• **TASK TO COMPLETE**
The entries below contain a line with "Image resolution: width=1056, height=1541." and a line with "Mare Nostrum día". Quote exactly those two lines and all lines between them.

• **EXCERPTED RECORDS**

* * * * * * * * *

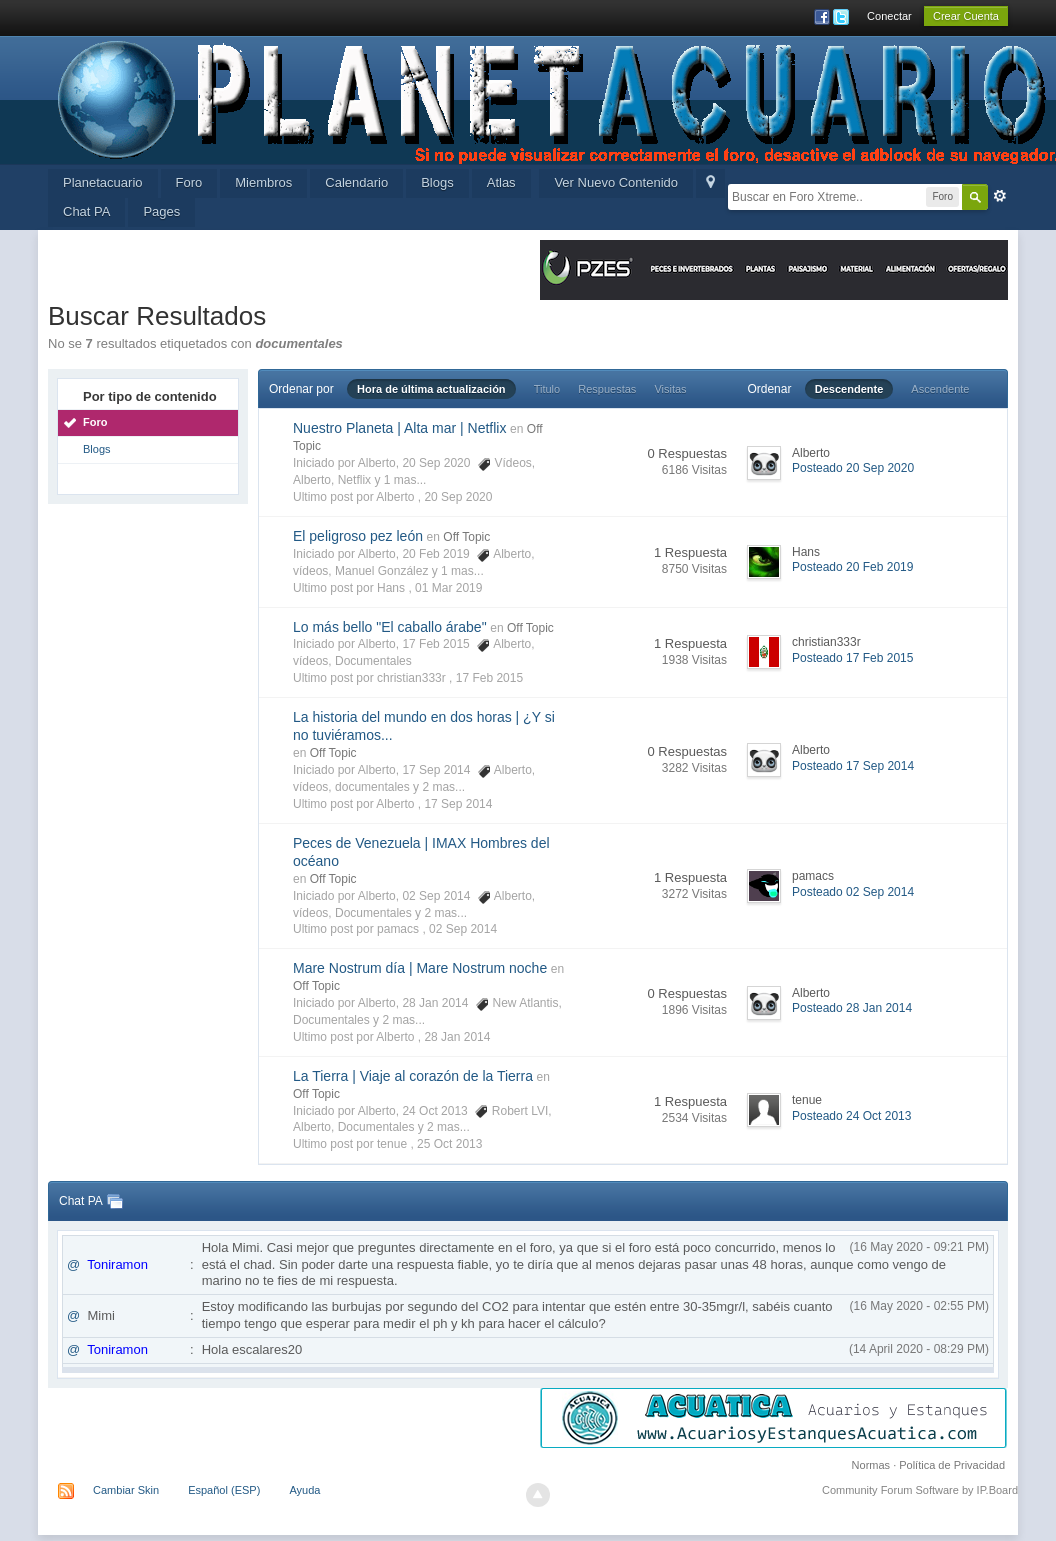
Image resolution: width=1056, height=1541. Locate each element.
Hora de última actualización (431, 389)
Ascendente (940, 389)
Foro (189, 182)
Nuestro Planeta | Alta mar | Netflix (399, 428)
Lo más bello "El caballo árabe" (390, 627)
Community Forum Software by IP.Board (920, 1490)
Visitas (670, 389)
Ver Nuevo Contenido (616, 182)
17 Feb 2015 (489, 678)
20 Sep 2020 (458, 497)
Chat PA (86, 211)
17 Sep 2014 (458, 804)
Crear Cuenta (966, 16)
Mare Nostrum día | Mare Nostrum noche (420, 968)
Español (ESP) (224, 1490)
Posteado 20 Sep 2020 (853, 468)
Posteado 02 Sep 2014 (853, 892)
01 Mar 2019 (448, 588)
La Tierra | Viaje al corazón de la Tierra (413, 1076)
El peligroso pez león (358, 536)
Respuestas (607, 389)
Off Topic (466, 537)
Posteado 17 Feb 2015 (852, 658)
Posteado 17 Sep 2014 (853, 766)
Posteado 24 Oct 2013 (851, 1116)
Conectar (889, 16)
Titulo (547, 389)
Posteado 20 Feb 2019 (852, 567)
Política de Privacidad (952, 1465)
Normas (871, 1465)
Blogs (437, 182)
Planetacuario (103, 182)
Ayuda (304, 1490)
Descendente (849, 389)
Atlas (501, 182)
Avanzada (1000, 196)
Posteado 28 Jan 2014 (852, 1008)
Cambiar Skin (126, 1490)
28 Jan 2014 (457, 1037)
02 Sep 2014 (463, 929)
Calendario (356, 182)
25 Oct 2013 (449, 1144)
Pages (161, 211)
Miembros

* * * * * * * * *

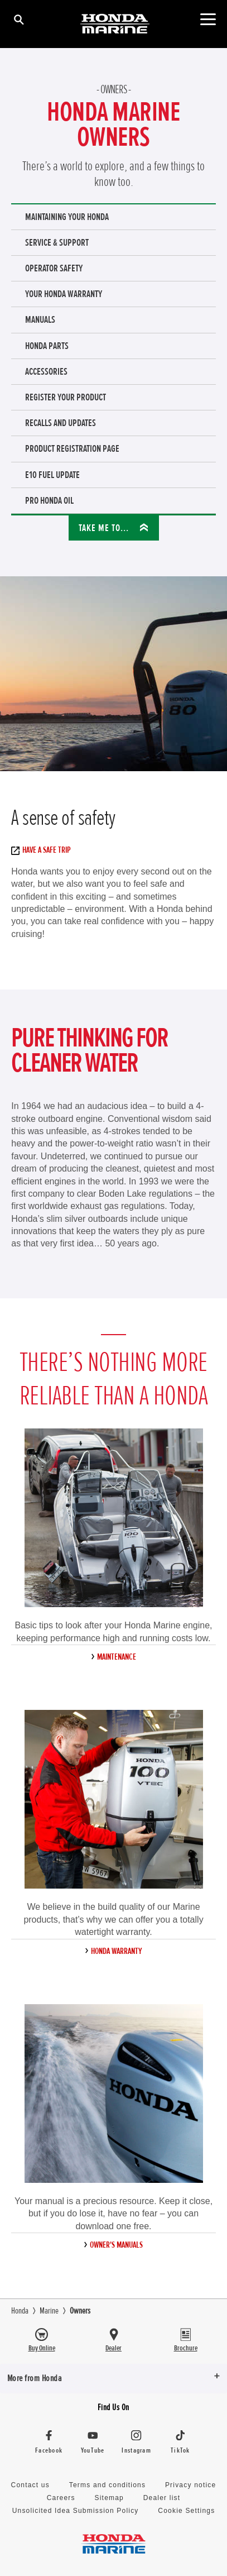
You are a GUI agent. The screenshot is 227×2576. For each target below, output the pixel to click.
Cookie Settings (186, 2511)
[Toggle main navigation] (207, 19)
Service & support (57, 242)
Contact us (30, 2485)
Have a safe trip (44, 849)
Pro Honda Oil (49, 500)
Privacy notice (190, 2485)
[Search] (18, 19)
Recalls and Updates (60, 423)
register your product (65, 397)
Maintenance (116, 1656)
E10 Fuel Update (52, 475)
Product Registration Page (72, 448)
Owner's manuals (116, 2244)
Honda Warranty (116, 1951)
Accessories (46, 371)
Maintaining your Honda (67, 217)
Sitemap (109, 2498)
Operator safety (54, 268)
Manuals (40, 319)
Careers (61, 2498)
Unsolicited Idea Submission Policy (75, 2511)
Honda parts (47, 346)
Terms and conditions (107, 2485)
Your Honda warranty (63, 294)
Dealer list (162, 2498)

* * * * * * * * *

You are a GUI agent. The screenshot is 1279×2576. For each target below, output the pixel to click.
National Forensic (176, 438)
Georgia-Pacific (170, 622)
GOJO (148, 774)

* * * * * * * * *

• **ANSWER BOX**
Image resolution: width=1056, height=1541. Locate each element.
Hora de última actualización (431, 389)
Ascendente (940, 389)
Foro (189, 182)
Nuestro Planeta | Alta mar | Netflix (399, 428)
Lo más bello "El caballo árabe" (390, 627)
Community Forum Software by IP.Board (920, 1490)
Visitas (670, 389)
Ver Nuevo Contenido (616, 182)
17 Feb 2015 (489, 678)
20 Sep 2020 (458, 497)
Chat PA (86, 211)
17 Sep 2014 (458, 804)
Crear Cuenta (966, 16)
Mare Nostrum día | Mare Nostrum noche (420, 968)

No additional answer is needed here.